Eggs are much easier to separate, however, when they’re still cold. So separate your eggs straight out of the fridge, then let your egg whites warm up to room temperature (20-30 minutes) before whipping. And once you have stiff peaks, fold the egg whites into the coconut mixture immediately!
Stir together the coconut and sweetened condensed milk in a large bowl. Using a spatula, gently fold in the egg whites. Scoop 1.5 tablespoons of this mixture onto a cookie sheet and bake. See? So easy!
Once the macaroons are cool, dip the bottoms in melted chocolate. You can put these right back on the cookie sheet, lined with a silicone baking mat or parchment paper, even though the bottom is covered in chocolate. Pop the tray in the refrigerator for 15 minutes to firm up the chocolate and they will pop right off, no melted chocolate left behind!
These chocolate dipped coconut macaroons are perfect because they can be made ahead of time! Macaroons can be kept at room temperature in an air-tight container for up to 5 days, refrigerated for 3 weeks, or frozen for up to 3 months.
You can even dip them in chocolate before storing or freezing them! To freeze the chocolate dipped coconut macaroons, place sheets of wax paper between the macaroons and freeze them in an air-tight container. Remove the container from the freezer and bring it to room temperature before opening.

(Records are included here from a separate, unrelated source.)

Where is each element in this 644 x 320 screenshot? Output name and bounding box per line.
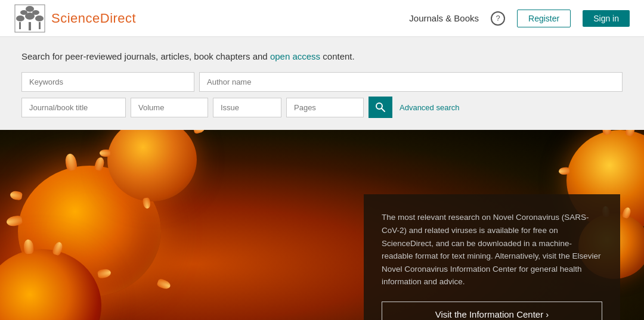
svg-rect-8 bbox=[19, 22, 21, 29]
register-button[interactable]: Register bbox=[517, 10, 571, 27]
svg-point-6 bbox=[35, 15, 44, 21]
signin-button[interactable]: Sign in bbox=[583, 10, 630, 27]
hero-section: The most relevant research on Novel Coro… bbox=[0, 130, 644, 320]
nav-area: Journals & Books ? Register Sign in bbox=[409, 10, 630, 27]
search-area: Search for peer-reviewed journals, artic… bbox=[0, 37, 644, 130]
description-suffix: content. bbox=[320, 51, 355, 61]
search-row1 bbox=[21, 72, 623, 92]
elsevier-logo-icon bbox=[14, 4, 45, 33]
author-name-input[interactable] bbox=[199, 72, 623, 92]
search-icon bbox=[375, 102, 386, 113]
info-text: The most relevant research on Novel Coro… bbox=[382, 211, 602, 288]
keywords-input[interactable] bbox=[21, 72, 194, 92]
logo-area: ScienceDirect bbox=[14, 4, 136, 33]
search-row2: Advanced search bbox=[21, 97, 623, 118]
svg-point-1 bbox=[26, 6, 34, 12]
advanced-search-link[interactable]: Advanced search bbox=[400, 103, 459, 112]
help-button[interactable]: ? bbox=[491, 11, 505, 26]
search-description: Search for peer-reviewed journals, artic… bbox=[21, 51, 623, 61]
issue-input[interactable] bbox=[213, 98, 281, 117]
volume-input[interactable] bbox=[131, 98, 208, 117]
visit-information-center-button[interactable]: Visit the Information Center › bbox=[382, 302, 602, 320]
journal-book-title-input[interactable] bbox=[21, 98, 126, 117]
journals-books-link[interactable]: Journals & Books bbox=[409, 13, 479, 23]
search-button[interactable] bbox=[369, 97, 392, 118]
svg-point-5 bbox=[25, 13, 35, 20]
info-box: The most relevant research on Novel Coro… bbox=[364, 194, 620, 320]
svg-rect-9 bbox=[39, 22, 41, 29]
logo-text[interactable]: ScienceDirect bbox=[51, 11, 136, 26]
header: ScienceDirect Journals & Books ? Registe… bbox=[0, 0, 644, 37]
open-access-link[interactable]: open access bbox=[270, 51, 320, 61]
svg-rect-7 bbox=[29, 22, 31, 30]
svg-line-11 bbox=[382, 108, 385, 111]
svg-point-4 bbox=[16, 15, 24, 21]
pages-input[interactable] bbox=[286, 98, 364, 117]
description-prefix: Search for peer-reviewed journals, artic… bbox=[21, 51, 270, 61]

Recommended Tools to make Coconut Macaroons
- Cookie Sheets: Use light colored cookie sheets to bake the macaroons so the bottoms don’t overheat and burn.
- Silicone Baking Mats: Line the baking sheets with parchment paper or these reusable silicone baking mats.
- Mixing Bowls: My favorite set of mixing bowls comes in all the sizes you could possibly need and is microwave and dishwasher-safe.
- Immersion Blender: You can use a hand mixer or a stand mixer, but the fastest, easiest way to whip egg whites is to use the whisk attachment of an immersion blender.
- Cookie Scoop: This medium-size cookie scoop is just the right size to scoop out the macaroon dough.
Tips and Tricks for Perfect Coconut Macaroons
- Beat room temperature egg whites until stiff peaks form. Stiff peaks means that when you lift your whisk out of the egg whites, the trail of egg whites continues to stand upright, rather than sinking back into the foam.
- Use a clean, dry bowl to beat the egg whites — any extra fat or grease (or egg yolk) prevents the formation of stiff peaks.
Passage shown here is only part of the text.